Danny Harrigan of Oldsmar will portray Hansel, and Jessica Cournoyer of Oldsmar will be Gretel. They look to Oldsmar residents Theresa and Alex Balley for inspiration and direction.

The OPAL Juniors are involved in every aspect of the ambitious stage production.

At rehearsal, they learn self-confidence, poise, teamwork and stagecraft. Several past members have gone on to national and cable television, community theater groups, magnet schools for the arts and professional modeling.

Call Oldsmar cultural arts assistant Laure Day at (813) 855-5940 if you would like to help the Oldsmar youth theater programs grow and thrive.

Oldsmar Little League

sign-up starts Tuesday

This is it, procrastinating baseball players. The last pre-season, in-person full registration for Oldsmar Little League will take place from 6 to 9 p.m. Tuesday at Canal Park.
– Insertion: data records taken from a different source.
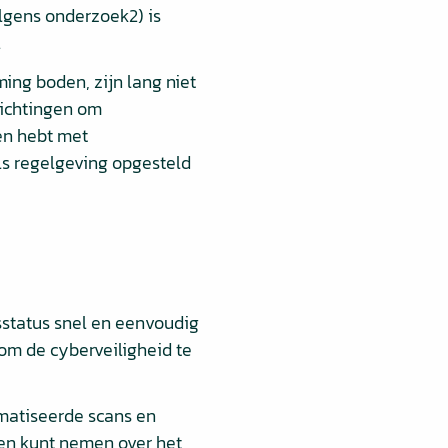
olgens onderzoek2) is
.
ng boden, zijn lang niet
plichtingen om
ken hebt met
ls regelgeving opgesteld
sstatus snel en eenvoudig
 om de cyberveiligheid te
matiseerde scans en
iten kunt nemen over het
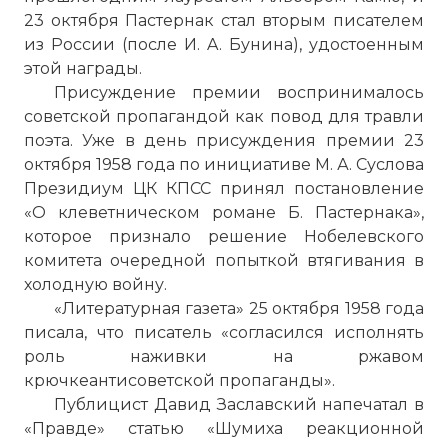
23 октября Пастернак стал вторым писателем
из России (после И. A. Бунина), удостоенным
этой награды.
Присуждение премии воспринималось
советской пропагандой как повод для травли
поэта. Уже в день присуждения премии 23
октября 1958 года по инициативе М. А. Суслова
Президиум ЦК КПСС принял постановление
«О клеветническом романе Б. Пастернака»,
которое признало решение Нобелевского
комитета очередной попыткой втягивания в
холодную войну.
«Литературная газета» 25 октября 1958 года
писала, что писатель «согласился исполнять
роль наживки на ржавом
крючкеантисоветской пропаганды».
Публицист Давид Заславский напечатал в
«Правде» статью «Шумиха реакционной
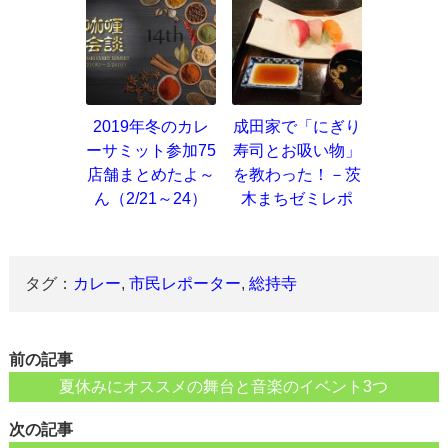
2019年冬のカレ
成田家で「にぎり
ーサミット参加75
寿司とお吸い物」
店舗まとめたよ～
を教わった！－茨
ん（2/21～24）
木まちゼミレポ
タグ：
カレー
,
市民レポーター
,
総持寺
前の記事
夏休みにオススメの舞台と音楽のイベント3つ
次の記事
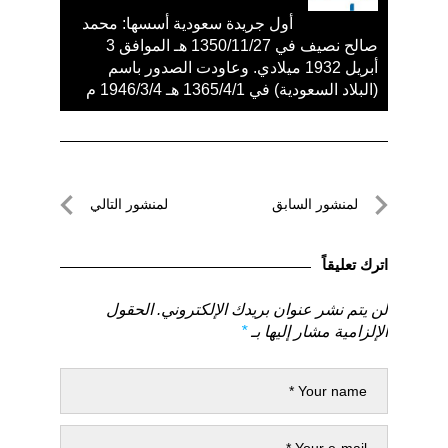
أول جريدة سعودية أسسها: محمد
صالح نصيف في 1350/11/27 هـ الموافق 3
أبريل 1932 ميلادي. وعاودت الصدور باسم
(البلاد السعودية) في 1365/4/1 هـ 1946/3/4 م
تصفّح
لمنشور السابق
لمنشور التالي
المقالات
لمنشور
لمنشور
السابق
التالي
اترك تعليقاً
لن يتم نشر عنوان بريدك الإلكتروني.
الحقول
الإلزامية مشار إليها بـ
*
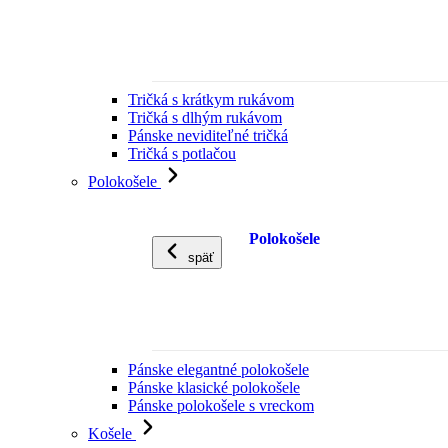
Tričká s krátkym rukávom
Tričká s dlhým rukávom
Pánske neviditeľné tričká
Tričká s potlačou
Polokošele
Polokošele
späť
Pánske elegantné polokošele
Pánske klasické polokošele
Pánske polokošele s vreckom
Košele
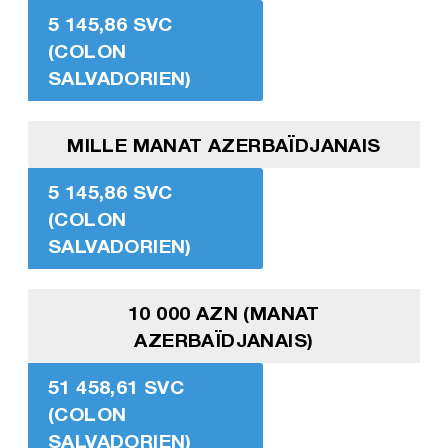
5 145,86 SVC
(COLON
SALVADORIEN)
MILLE MANAT AZERBAÏDJANAIS
5 145,86 SVC
(COLON
SALVADORIEN)
10 000 AZN (MANAT
AZERBAÏDJANAIS)
51 458,61 SVC
(COLON
SALVADORIEN)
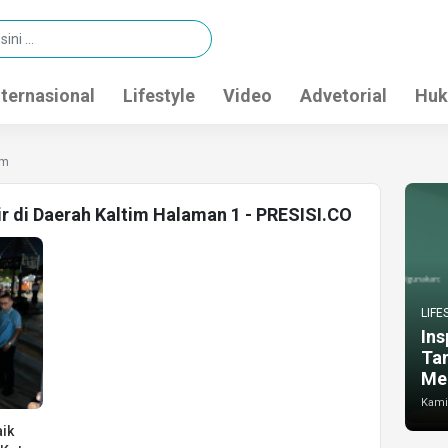
nternasional
Lifestyle
Video
Advetorial
Huk
im
ir di Daerah Kaltim Halaman 1 - PRESISI.CO
LIFE
Ins
Ta
Me
Kamis
aik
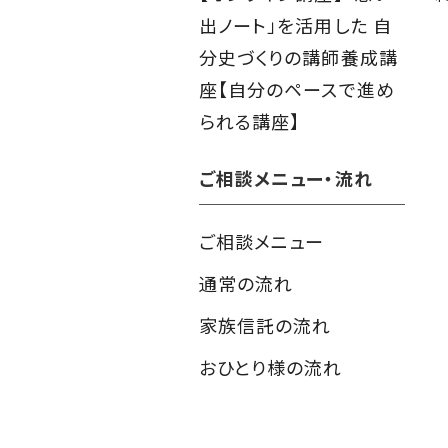
出ノート」を活用した 自
分史づくりの講師養成講
座【自分のペースで進め
られる講座】
ご相談メニュー・流れ
ご相談メニュー
通常の流れ
家族信託の流れ
おひとり様の流れ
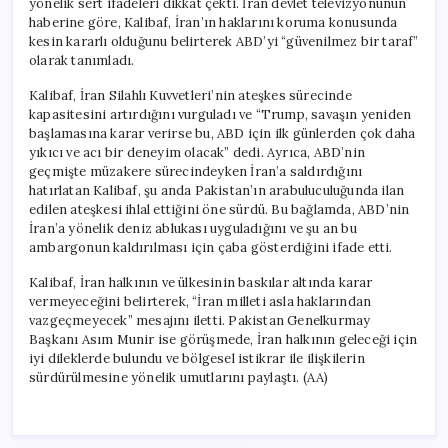
yönelik sert ifadeleri dikkat çekti. İran devlet televizyonunun
için
haberine göre, Kalibaf, İran’ın haklarını koruma konusunda
kesin kararlı olduğunu belirterek ABD’yi “güvenilmez bir taraf”
olarak tanımladı.
Kalibaf, İran Silahlı Kuvvetleri’nin ateşkes sürecinde
kapasitesini artırdığını vurguladı ve “Trump, savaşın yeniden
başlamasına karar verirse bu, ABD için ilk günlerden çok daha
yıkıcı ve acı bir deneyim olacak” dedi. Ayrıca, ABD’nin
geçmişte müzakere sürecindeyken İran’a saldırdığını
hatırlatan Kalibaf, şu anda Pakistan’ın arabuluculuğunda ilan
edilen ateşkesi ihlal ettiğini öne sürdü. Bu bağlamda, ABD’nin
İran’a yönelik deniz ablukası uyguladığını ve şu an bu
ambargonun kaldırılması için çaba gösterdiğini ifade etti.
Kalibaf, İran halkının ve ülkesinin baskılar altında karar
vermeyeceğini belirterek, “İran milleti asla haklarından
vazgeçmeyecek” mesajını iletti. Pakistan Genelkurmay
Başkanı Asım Munir ise görüşmede, İran halkının geleceği için
iyi dileklerde bulundu ve bölgesel istikrar ile ilişkilerin
sürdürülmesine yönelik umutlarını paylaştı. (AA)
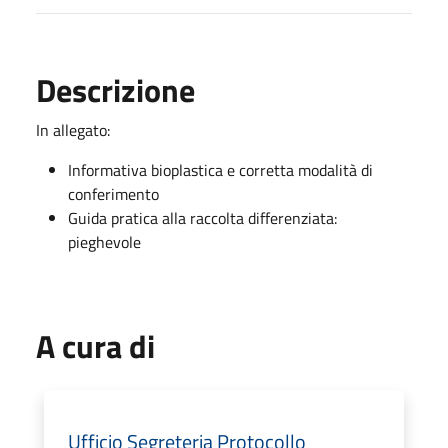
Descrizione
In allegato:
Informativa bioplastica e corretta modalità di
conferimento
Guida pratica alla raccolta differenziata:
pieghevole
A cura di
Ufficio Segreteria Protocollo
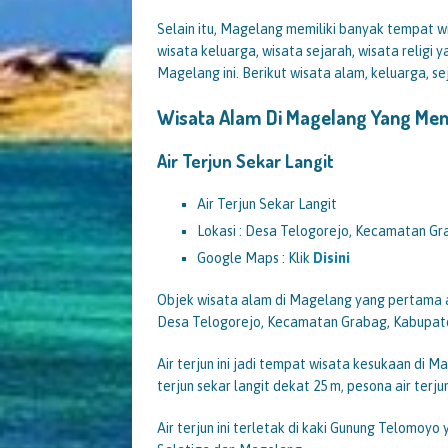
Selain itu, Magelang memiliki banyak tempat wi
wisata keluarga, wisata sejarah, wisata religi y
Magelang ini. Berikut wisata alam, keluarga, s
Wisata Alam Di Magelang Yang M
Air Terjun Sekar Langit
Air Terjun Sekar Langit
Lokasi : Desa Telogorejo, Kecamatan G
Google Maps : Klik
Disini
Objek wisata alam di Magelang yang pertama ada
Desa Telogorejo, Kecamatan Grabag, Kabupat
Air terjun ini jadi tempat wisata kesukaan di M
terjun sekar langit dekat 25 m, pesona air ter
Air terjun ini terletak di kaki Gunung Telomo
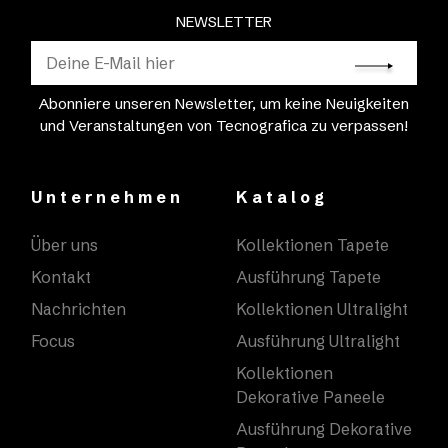
NEWSLETTER
Abonniere unseren Newsletter, um keine Neuigkeiten
und Veranstaltungen von Tecnografica zu verpassen!
Unternehmen
Katalog
Über uns
Kollektionen Tapete
Kontakt
Ausführung Tapete
Nachrichten
Kollektionen Ultralight
Focus
Ausführung Ultralight
Kollektionen
Dekorative Paneele
Ausführung Dekorative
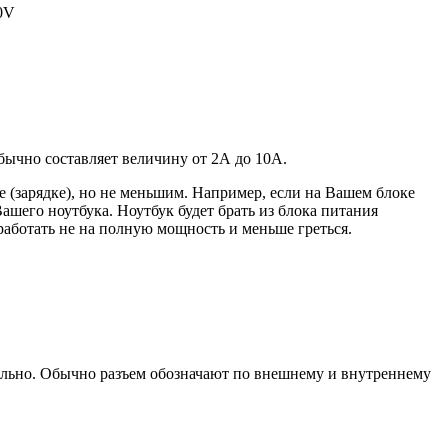
20V
 обычно составляет величину от 2А до 10A.
 (зарядке), но не меньшим. Например, если на Вашем блоке
ашего ноутбука. Ноутбук будет брать из блока питания
работать не на полную мощность и меньше греться.
уально. Обычно разъем обозначают по внешнему и внутреннему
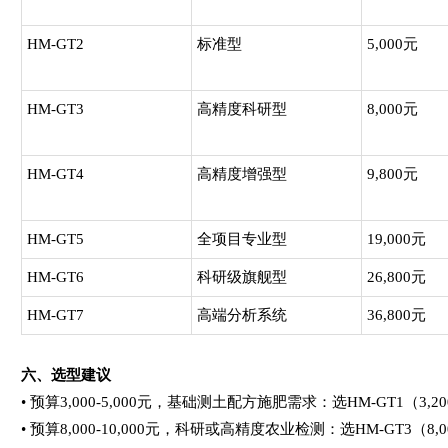
HM-GT2
标准型
5,000元
HM-GT3
高精度科研型
8,000元
HM-GT4
高精度增强型
9,800元
HM-GT5
全项目专业型
19,000元
HM-GT6
科研级旗舰型
26,800元
HM-GT7
高端分析系统
36,800元
六、选型建议
• 预算3,000-5,000元，基础测土配方施肥需求：选HM-GT1（3,20
• 预算8,000-10,000元，科研或高精度农业检测：选HM-GT3（8,0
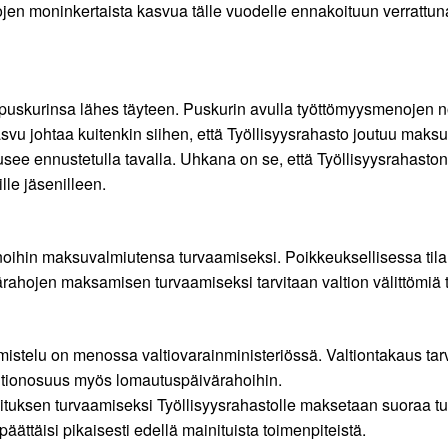
en moninkertaista kasvua tälle vuodelle ennakoituun verrattuna.
epuskurinsa lähes täyteen. Puskurin avulla työttömyysmenojen 
vu johtaa kuitenkin siihen, että Työllisyysrahasto joutuu mak
nousee ennustetulla tavalla. Uhkana on se, että Työllisyysrahas
lle jäsenilleen.
einoihin maksuvalmiutensa turvaamiseksi. Poikkeuksellisessa tila
ahojen maksamisen turvaamiseksi tarvitaan valtion välittömiä t
mistelu on menossa valtiovarainministeriössä. Valtiontakaus tarvi
ltionosuus myös lomautuspäivärahoihin.
ahoituksen turvaamiseksi Työllisyysrahastolle maksetaan suoraa t
päättäisi pikaisesti edellä mainituista toimenpiteistä.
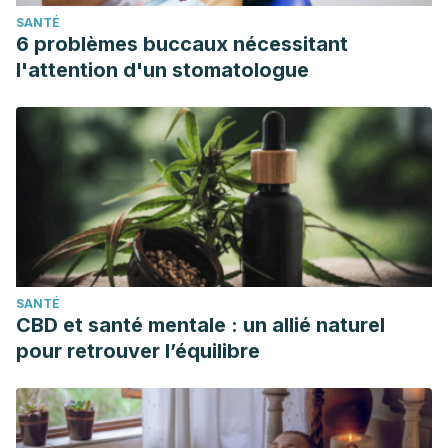
SANTÉ
6 problèmes buccaux nécessitant
l'attention d'un stomatologue
SANTÉ
CBD et santé mentale : un allié naturel
pour retrouver l’équilibre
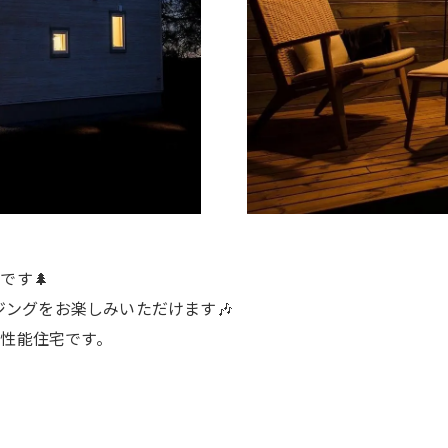
です🌲
ジングをお楽しみいただけます🎶
性能住宅です。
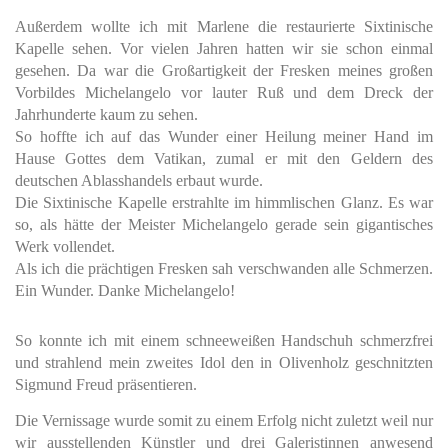
Außerdem wollte ich mit Marlene die restaurierte Sixtinische
Kapelle sehen. Vor vielen Jahren hatten wir sie schon einmal
gesehen. Da war die Großartigkeit der Fresken meines großen
Vorbildes Michelangelo vor lauter Ruß und dem Dreck der
Jahrhunderte kaum zu sehen.
So hoffte ich auf das Wunder einer Heilung meiner Hand im
Hause Gottes dem Vatikan, zumal er mit den Geldern des
deutschen Ablasshandels erbaut wurde.
Die Sixtinische Kapelle erstrahlte im himmlischen Glanz. Es war
so, als hätte der Meister Michelangelo gerade sein gigantisches
Werk vollendet.
Als ich die prächtigen Fresken sah verschwanden alle Schmerzen.
Ein Wunder. Danke Michelangelo!
So konnte ich mit einem schneeweißen Handschuh schmerzfrei
und strahlend mein zweites Idol den in Olivenholz geschnitzten
Sigmund Freud präsentieren.
Die Vernissage wurde somit zu einem Erfolg nicht zuletzt weil nur
wir ausstellenden Künstler und drei Galeristinnen anwesend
Boys and girls ages 5 to 18 are invited to join Little League baseball teams.

The $80 registration cost can be paid in installments. Twenty dollars is due upon registration, with the balance due the third week of February.

New players must also present proof of age and residency.

If you cannot make it to the Canal Park registration drive, Grates, Grills & More in the Winn-Dixie shopping center, Oldsmar, has registration forms available.

Contact Bill Schneider at (813) 855-2784.

_ We are on the lookout for news for this Oldsmar column. If you have news about Oldsmar organizations, churches, schools, businesses or residents, please contact Eileen Schulte at the North Pinellas Times. She can be reached by phone at (727) 445-4229, by fax at (727) 445-4206 or by mail at 34342 U.S. 19 N, Palm Harbor, FL 34684.

Lunch break in the lake

An egret searches for food in the marshy waters of R.E. Olds Park in Oldsmar on Wednesday.